Best Leg Workouts At The Gym

Best Leg Workouts At The Gym

Looking for that perfect routine for leg day? 

I know some of the best leg workouts to help you reach your goals! Your legs house the biggest muscles in your body - So training them is important.

But whether you're an athlete or just want to look and feel your best ... Leg workouts can be very helpful in attaining your goals.

Leg day doesn't have to be boring either. It can include a wide variety of exercises like lunges, squats, and much more.

If you do leg workouts at the gym, stick around. I'll run you through the best leg exercises you can try as well as the benefits of leg workouts.

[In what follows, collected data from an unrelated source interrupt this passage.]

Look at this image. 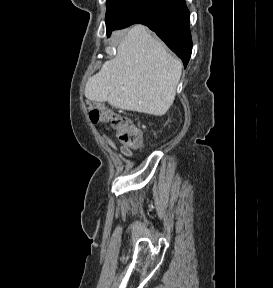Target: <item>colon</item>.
<instances>
[{"label":"colon","mask_w":273,"mask_h":288,"mask_svg":"<svg viewBox=\"0 0 273 288\" xmlns=\"http://www.w3.org/2000/svg\"><path fill=\"white\" fill-rule=\"evenodd\" d=\"M89 117L94 123H109L115 130L118 143L124 148L142 147L143 135L128 117L119 115L105 105L97 103L89 106Z\"/></svg>","instance_id":"5ec220e1"}]
</instances>
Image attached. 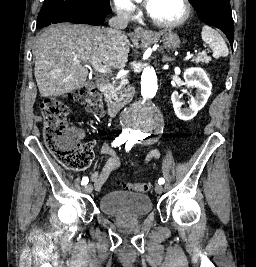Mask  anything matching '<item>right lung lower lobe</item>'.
I'll use <instances>...</instances> for the list:
<instances>
[{
  "mask_svg": "<svg viewBox=\"0 0 256 267\" xmlns=\"http://www.w3.org/2000/svg\"><path fill=\"white\" fill-rule=\"evenodd\" d=\"M103 15L94 14L92 12H84L79 15H53L49 18L44 19L41 22H37L39 28L50 25L51 23H60V22H73V23H83L90 25H101L104 23Z\"/></svg>",
  "mask_w": 256,
  "mask_h": 267,
  "instance_id": "1",
  "label": "right lung lower lobe"
}]
</instances>
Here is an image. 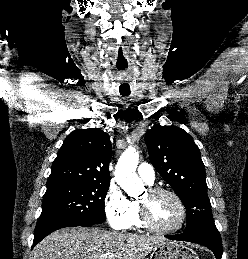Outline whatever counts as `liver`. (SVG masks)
Segmentation results:
<instances>
[{"instance_id": "1", "label": "liver", "mask_w": 248, "mask_h": 259, "mask_svg": "<svg viewBox=\"0 0 248 259\" xmlns=\"http://www.w3.org/2000/svg\"><path fill=\"white\" fill-rule=\"evenodd\" d=\"M167 242L157 236L120 234L81 227L53 232L33 250L32 259H145Z\"/></svg>"}]
</instances>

You'll leave here today with the knowledge you need to have some great leg workouts at the gym.

Benefits of Leg Workouts 

Leg workouts are about much more than just being strong and looking good. In fact, I bet many of your daily activities require your legs.

I could go on and on about the benefits leg workouts have to offer. For today, I'll stick with three of the biggest benefits of leg workouts.

Stronger Leg Muscles

Shocker - Leg workouts can help strengthen your leg muscles. I don't think anyone is surprised that resistance training can build strength and power (1).

Obviously, having stronger legs can be great for many different reasons. For example, it could help make daily movement easier. Just think about how much walking you do every day.

On top of that, consider everything else we use our legs for. Going upstairs, sitting down, and even picking something up off the ground will all use your legs.

If you have a specific strength or performance goal ... Leg workouts can also help with strength and performance in other areas. Think about how beneficial stronger legs could be for the linemen on a football team. Having big and strong legs can help give them a solid foundation.

More Calories Burned

No matter what kind of exercise you do, you will burn calories. That doesn't mean that you burn the same amount of calories with every kind of exercise that you do.

In fact, you burn as much as two times as many calories with intense leg exercises vs upper body exercises (2). So, simply doing leg workouts at the gym can be a great way to burn calories.

Especially if your goal is to lose weight, I always encourage regular leg workouts.

Improved Performance 

To some, performance may be improving their sport performance. To some, performance may be being able to hike more. To some, performance may be how comfortable they are while walking.

Whatever it means for you, leg workouts at the gym have shown to improve performance (3).

Leg Workouts at the Gym: The Best Exercises

When it comes to your leg workouts at the gym, they shouldn't be the same thing every time. I always recommend varying your exercises and finding new ways to challenge yourself.

For that reason, I wanted to give you some of the best leg exercises you can do. We'll run through the exercises, then I'll give you couple full leg day workouts to try.

Squats

Muscles Targeted: Squats are going to target your glutes, quads, hamstrings, hips, and calves.

How It Helps: Squats are known to be a classic when it comes to building strength and muscle in your legs. They can help improve your core stability, balance, and overall performance too. 

How To Do Squats

1. Stand with your feet a little wider than shoulder width apart.

2. With your toes pointing forward, begin to lower yourself down. It should feel like you're about to sit back into a chair.

3. Keep bending at your ankles, knees, and hips until your thighs are parallel to the ground. 

4. Push through your heels from the bottom of the movement and return to starting position. 

5. Repeat for as many reps as programmed. 

Leg Press

Muscles Targeted: Quads, hamstrings, glutes, and calves.

How It Helps: This is an exercise that is known to help increase strength. There are a bunch of different variations that you can do too!

How To Do a Leg Press

1. Sit in the leg press machine with your feet on the platform spaced roughly shoulder width apart. 

2. Release the platform from the safety bar, making sure not to lock out your knees. This is the starting position.

3. Slowly lower the platform toward your body by bringing your knees in toward your chest. Make sure your lower back remains flat on the seat as you do this. Continue to bend at your knees until they form a 90-degree angle.

4. Pause for a second at the bottom before pushing through your legs to bring the platform back to the starting position.

5. Repeat for as many sets and reps as programmed. 

Lunges

Muscles Targeted: Glutes, hamstrings, quads, and calves.

How It Helps: These can help with unilateral leg strength, balance, coordination, and even core stability!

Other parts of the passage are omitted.